What propels these late stories, many of them incomplete or offered in draft versions, is a profound alertness to the American decline, which he wisely traces (in two remarkable tales) back to the Civil War. ‘Thumbs Up’ and ‘Dentist Appointment’ contain some of the most vivid writing to be found here, though anyone in love with Fitzgerald will find other treasures, including the poignant title story, which deals with a sad period he spent in the mountains of North Carolina in the 1930s, where he hoped to improve his health. The Civil War stories are variants of the same tale, later condensed and published in a different form as ‘The End of Hate’, which appeared in Collier’s in 1940. Fitzgerald hoped to write a Civil War novel some day. One wishes he had lived to see this happen.
It’s easy to dismiss posthumous collections of discarded scraps from a major author as yet another attempt by the estate to capitalise on that author’s fame, but Fitzgerald’s imagination never ceased to boil and this writing, however unfinished at times, enhances our sense of his later years and how he coped with decline.

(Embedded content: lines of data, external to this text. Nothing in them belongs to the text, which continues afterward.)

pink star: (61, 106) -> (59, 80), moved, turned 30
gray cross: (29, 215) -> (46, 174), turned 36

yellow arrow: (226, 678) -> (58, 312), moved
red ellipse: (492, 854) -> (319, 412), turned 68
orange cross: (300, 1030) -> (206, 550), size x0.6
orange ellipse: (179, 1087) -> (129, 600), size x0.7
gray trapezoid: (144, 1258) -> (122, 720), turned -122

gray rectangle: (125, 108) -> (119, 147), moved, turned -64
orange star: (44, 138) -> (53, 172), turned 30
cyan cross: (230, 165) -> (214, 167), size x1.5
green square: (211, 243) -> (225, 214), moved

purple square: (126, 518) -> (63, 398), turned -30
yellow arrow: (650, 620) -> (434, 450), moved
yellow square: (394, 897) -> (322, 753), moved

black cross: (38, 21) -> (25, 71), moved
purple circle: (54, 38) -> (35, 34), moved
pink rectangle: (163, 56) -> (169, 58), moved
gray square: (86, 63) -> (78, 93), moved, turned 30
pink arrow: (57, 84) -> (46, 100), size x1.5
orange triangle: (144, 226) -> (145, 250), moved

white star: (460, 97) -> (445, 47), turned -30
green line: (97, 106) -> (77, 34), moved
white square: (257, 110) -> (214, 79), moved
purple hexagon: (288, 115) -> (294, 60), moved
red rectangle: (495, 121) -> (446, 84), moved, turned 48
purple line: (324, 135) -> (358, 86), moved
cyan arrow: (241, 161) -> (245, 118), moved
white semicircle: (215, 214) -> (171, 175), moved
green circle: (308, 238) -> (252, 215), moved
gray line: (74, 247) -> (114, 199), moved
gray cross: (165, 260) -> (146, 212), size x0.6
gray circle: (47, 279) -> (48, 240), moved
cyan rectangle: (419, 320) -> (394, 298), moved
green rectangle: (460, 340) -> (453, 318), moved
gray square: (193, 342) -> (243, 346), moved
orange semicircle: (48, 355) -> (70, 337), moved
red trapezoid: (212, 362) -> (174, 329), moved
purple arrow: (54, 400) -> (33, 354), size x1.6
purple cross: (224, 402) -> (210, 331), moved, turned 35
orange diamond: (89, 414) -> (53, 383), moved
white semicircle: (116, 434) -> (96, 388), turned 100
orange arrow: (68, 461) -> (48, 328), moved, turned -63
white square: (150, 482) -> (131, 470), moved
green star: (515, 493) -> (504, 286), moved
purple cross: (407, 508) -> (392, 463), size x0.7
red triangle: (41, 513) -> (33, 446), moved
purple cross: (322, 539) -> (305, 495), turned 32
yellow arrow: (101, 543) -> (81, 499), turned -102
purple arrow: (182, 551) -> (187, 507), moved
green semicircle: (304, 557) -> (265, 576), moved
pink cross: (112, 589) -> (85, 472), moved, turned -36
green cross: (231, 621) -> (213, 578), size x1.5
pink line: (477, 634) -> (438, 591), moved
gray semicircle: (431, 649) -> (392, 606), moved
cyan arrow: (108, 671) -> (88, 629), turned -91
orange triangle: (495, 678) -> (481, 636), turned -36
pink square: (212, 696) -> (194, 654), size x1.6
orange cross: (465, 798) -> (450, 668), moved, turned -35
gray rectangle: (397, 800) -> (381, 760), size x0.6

As Brown further suggests, Fitzgerald’s awareness of being part of an entire nation in decline was acute: ‘The long run of laissez-faire individualism – defined variously as rule by a robber baron, a titan, or, as Fitzgerald would have it, a tycoon – had come to an end.’ As ever, his own story mirrored that of the nation and one comes away from these books, a splendid biography and a useful gathering of fragments, to see Fitzgerald for what he was: a deeply gifted writer with an excited if not overwrought imagination who looked into the sad American abyss of his time and saw, however imperfectly, its future.